### ABOUT THIS TASK:
Print verbatim every line starting at the one that contains "Phone (290, 813)" and ending at the final line of the records; include both endpoints.

DATA SHOWN below:

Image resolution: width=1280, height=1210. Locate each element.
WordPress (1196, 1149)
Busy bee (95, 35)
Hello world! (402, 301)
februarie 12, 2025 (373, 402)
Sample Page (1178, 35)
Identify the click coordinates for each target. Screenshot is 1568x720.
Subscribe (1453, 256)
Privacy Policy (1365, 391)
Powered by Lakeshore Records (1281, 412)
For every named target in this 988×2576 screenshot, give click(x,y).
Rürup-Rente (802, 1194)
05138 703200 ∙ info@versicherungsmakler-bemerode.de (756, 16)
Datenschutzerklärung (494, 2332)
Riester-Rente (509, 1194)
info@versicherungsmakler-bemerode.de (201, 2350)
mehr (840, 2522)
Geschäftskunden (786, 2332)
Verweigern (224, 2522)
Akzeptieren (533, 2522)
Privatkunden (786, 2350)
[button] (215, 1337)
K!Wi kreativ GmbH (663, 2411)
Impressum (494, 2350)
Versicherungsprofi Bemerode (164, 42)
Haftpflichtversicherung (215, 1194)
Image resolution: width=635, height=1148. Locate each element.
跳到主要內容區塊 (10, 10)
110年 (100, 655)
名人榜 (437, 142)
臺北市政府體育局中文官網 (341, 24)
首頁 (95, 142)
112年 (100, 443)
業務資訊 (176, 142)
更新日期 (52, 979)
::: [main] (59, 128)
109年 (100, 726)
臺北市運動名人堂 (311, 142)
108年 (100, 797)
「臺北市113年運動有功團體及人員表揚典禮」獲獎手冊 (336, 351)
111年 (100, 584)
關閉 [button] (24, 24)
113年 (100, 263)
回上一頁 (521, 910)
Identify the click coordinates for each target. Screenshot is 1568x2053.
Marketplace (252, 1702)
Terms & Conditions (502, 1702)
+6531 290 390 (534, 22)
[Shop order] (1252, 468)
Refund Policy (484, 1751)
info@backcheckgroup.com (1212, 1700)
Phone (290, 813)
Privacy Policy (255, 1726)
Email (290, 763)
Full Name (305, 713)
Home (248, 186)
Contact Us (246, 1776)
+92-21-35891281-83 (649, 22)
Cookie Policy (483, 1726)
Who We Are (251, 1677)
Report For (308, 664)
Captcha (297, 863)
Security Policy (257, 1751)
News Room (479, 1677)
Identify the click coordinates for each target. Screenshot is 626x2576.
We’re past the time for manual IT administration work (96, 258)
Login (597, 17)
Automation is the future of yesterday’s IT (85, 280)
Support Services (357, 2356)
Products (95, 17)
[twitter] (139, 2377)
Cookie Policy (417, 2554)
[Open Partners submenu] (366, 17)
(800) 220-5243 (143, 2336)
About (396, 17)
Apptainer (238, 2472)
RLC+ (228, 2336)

End of DATA SHOWN.

### RESULT:
Phone (290, 813)
Privacy Policy (255, 1726)
Email (290, 763)
Full Name (305, 713)
Home (248, 186)
Contact Us (246, 1776)
+92-21-35891281-83 (649, 22)
Cookie Policy (483, 1726)
Who We Are (251, 1677)
Report For (308, 664)
Captcha (297, 863)
Security Policy (257, 1751)
News Room (479, 1677)
Identify the click coordinates for each target. Screenshot is 626x2576.
We’re past the time for manual IT administration work (96, 258)
Login (597, 17)
Automation is the future of yesterday’s IT (85, 280)
Support Services (357, 2356)
Products (95, 17)
[twitter] (139, 2377)
Cookie Policy (417, 2554)
[Open Partners submenu] (366, 17)
(800) 220-5243 (143, 2336)
About (396, 17)
Apptainer (238, 2472)
RLC+ (228, 2336)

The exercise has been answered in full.